= Your instructions =
Search the listing for the word "Save" and copy every line where it turns up.

=== Section Start ===

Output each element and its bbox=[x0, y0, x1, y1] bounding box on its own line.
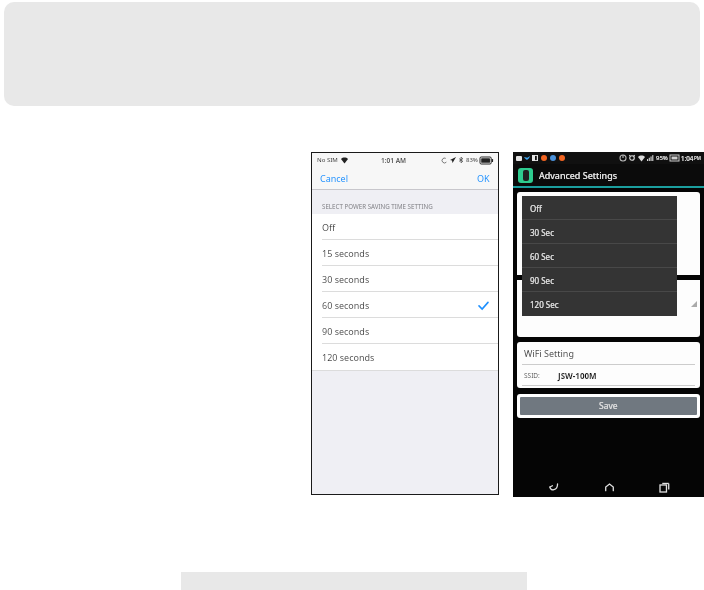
staticText: OK bbox=[477, 172, 490, 184]
staticText: Off bbox=[530, 203, 542, 214]
button[interactable]: 60 seconds bbox=[312, 292, 498, 318]
button[interactable]: 120 seconds bbox=[312, 344, 498, 370]
button[interactable]: 30 Sec bbox=[522, 220, 677, 244]
staticText: WiFi Setting bbox=[524, 347, 574, 359]
button[interactable]: 90 seconds bbox=[312, 318, 498, 344]
staticText: 1:04 bbox=[681, 154, 694, 162]
button[interactable]: Cancel bbox=[320, 167, 349, 189]
staticText: 30 Sec bbox=[530, 227, 554, 238]
staticText: 30 seconds bbox=[322, 273, 370, 285]
staticText: 1:01 AM bbox=[381, 156, 407, 165]
staticText: 90 Sec bbox=[524, 289, 551, 301]
staticText: Off bbox=[322, 221, 336, 233]
button[interactable]: Home bbox=[594, 478, 624, 497]
staticText: 15 seconds bbox=[322, 247, 370, 259]
staticText: Cancel bbox=[320, 172, 349, 184]
staticText: JSW-100M bbox=[558, 370, 597, 381]
button[interactable]: Off bbox=[312, 214, 498, 240]
staticText: No SIM bbox=[317, 156, 338, 164]
button[interactable]: 30 seconds bbox=[312, 266, 498, 292]
button[interactable]: Save bbox=[520, 397, 697, 415]
button[interactable]: 15 seconds bbox=[312, 240, 498, 266]
staticText: 83% bbox=[466, 156, 478, 164]
staticText: 95% bbox=[656, 154, 668, 162]
staticText: SSID: bbox=[524, 371, 540, 380]
staticText: PM bbox=[694, 155, 701, 161]
staticText: 120 seconds bbox=[322, 351, 375, 363]
staticText: Advanced Settings bbox=[539, 169, 617, 181]
staticText: 90 Sec bbox=[530, 275, 554, 286]
button[interactable]: Off bbox=[522, 196, 677, 220]
staticText: 60 Sec bbox=[530, 251, 554, 262]
staticText: SELECT POWER SAVING TIME SETTING bbox=[322, 202, 433, 210]
button[interactable]: 120 Sec bbox=[522, 292, 677, 316]
button[interactable]: 60 Sec bbox=[522, 244, 677, 268]
staticText: Save bbox=[599, 400, 618, 412]
button[interactable]: OK bbox=[477, 167, 490, 189]
staticText: 120 Sec bbox=[530, 299, 559, 310]
button[interactable]: Back bbox=[538, 478, 568, 497]
staticText: 90 seconds bbox=[322, 325, 370, 337]
staticText: 60 seconds bbox=[322, 299, 370, 311]
button[interactable]: 90 Sec bbox=[522, 268, 677, 292]
button[interactable]: Recent apps bbox=[649, 478, 679, 497]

=== Section End ===

= Exercise answer =
button[interactable]: Save bbox=[520, 397, 697, 415]
staticText: Save bbox=[599, 400, 618, 412]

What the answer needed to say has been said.